(Data supplied Opens)
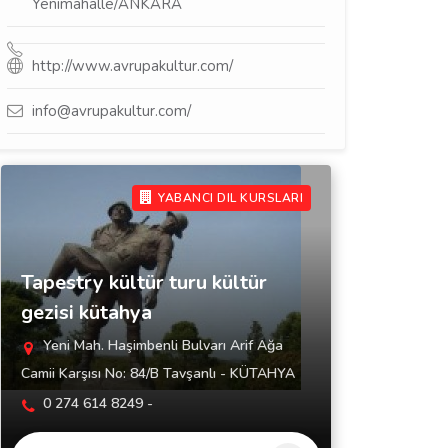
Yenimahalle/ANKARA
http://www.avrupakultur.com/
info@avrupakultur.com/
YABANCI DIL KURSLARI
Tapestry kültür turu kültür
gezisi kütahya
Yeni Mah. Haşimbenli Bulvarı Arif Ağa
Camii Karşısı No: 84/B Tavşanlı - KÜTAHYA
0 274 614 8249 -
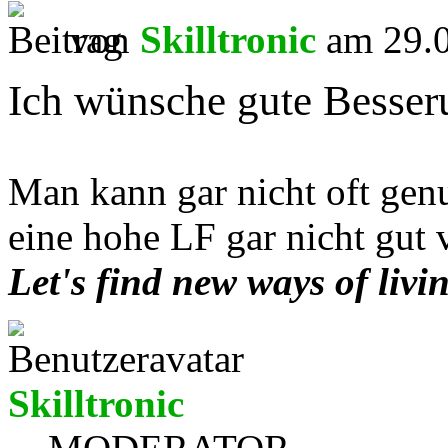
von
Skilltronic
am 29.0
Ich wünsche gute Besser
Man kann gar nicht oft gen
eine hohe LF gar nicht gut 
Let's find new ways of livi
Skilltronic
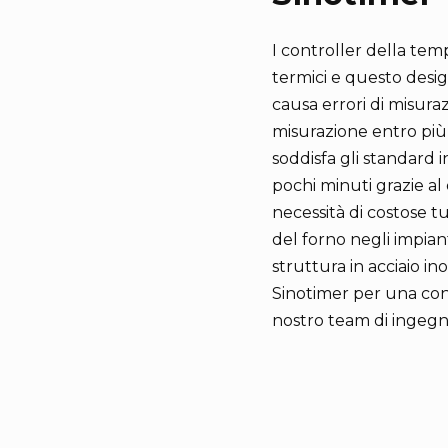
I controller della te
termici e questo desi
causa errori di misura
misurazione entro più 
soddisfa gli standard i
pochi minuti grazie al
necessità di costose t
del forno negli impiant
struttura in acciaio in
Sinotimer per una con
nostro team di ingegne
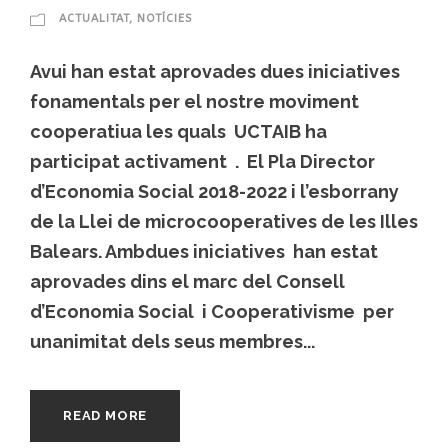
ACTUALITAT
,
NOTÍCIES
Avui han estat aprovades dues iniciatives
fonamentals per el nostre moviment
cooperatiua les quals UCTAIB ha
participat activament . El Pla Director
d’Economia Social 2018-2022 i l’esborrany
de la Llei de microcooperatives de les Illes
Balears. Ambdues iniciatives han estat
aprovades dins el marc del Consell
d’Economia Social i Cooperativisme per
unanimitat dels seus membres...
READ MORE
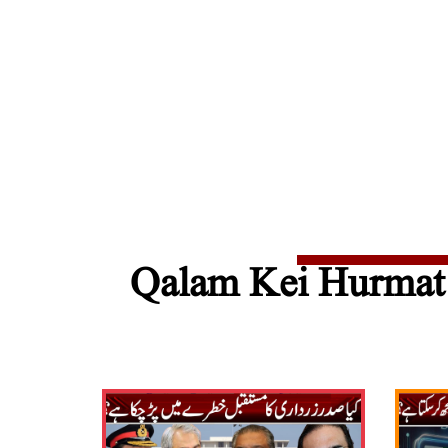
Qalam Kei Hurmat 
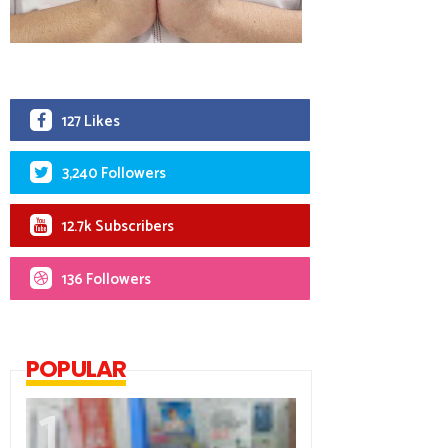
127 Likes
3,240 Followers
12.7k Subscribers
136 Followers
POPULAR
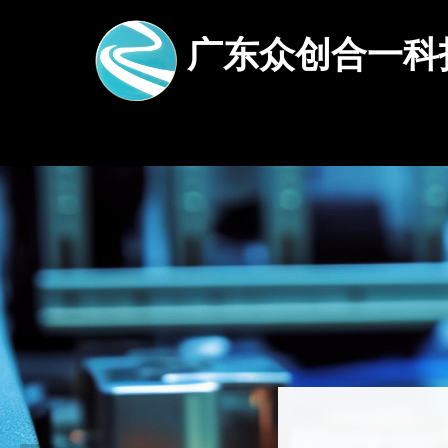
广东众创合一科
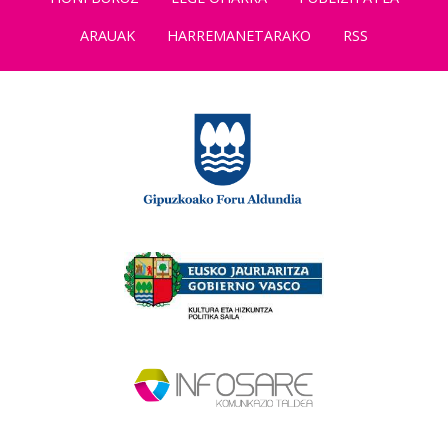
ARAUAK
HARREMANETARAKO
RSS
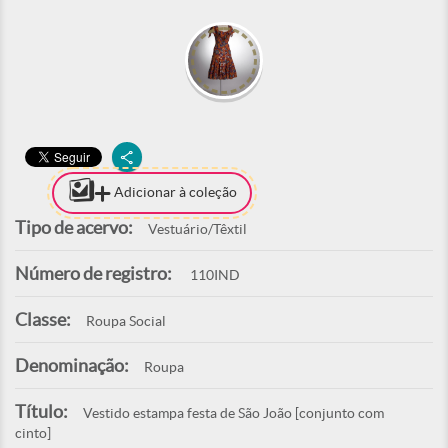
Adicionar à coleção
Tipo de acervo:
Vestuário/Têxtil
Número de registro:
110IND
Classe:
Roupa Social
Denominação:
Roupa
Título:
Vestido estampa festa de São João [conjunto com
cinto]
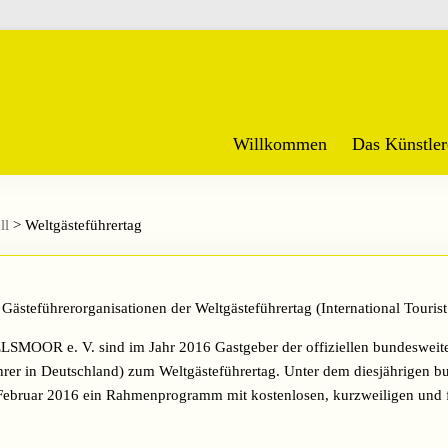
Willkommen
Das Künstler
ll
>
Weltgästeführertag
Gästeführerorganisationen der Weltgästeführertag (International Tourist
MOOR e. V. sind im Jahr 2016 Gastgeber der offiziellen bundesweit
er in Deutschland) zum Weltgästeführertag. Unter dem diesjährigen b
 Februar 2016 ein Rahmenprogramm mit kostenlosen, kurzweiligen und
(Data supplied Closes)
Exercise brief: For each line above that includes "avrupakultur", copy the line.

Written response:
http://www.avrupakultur.com/
info@avrupakultur.com/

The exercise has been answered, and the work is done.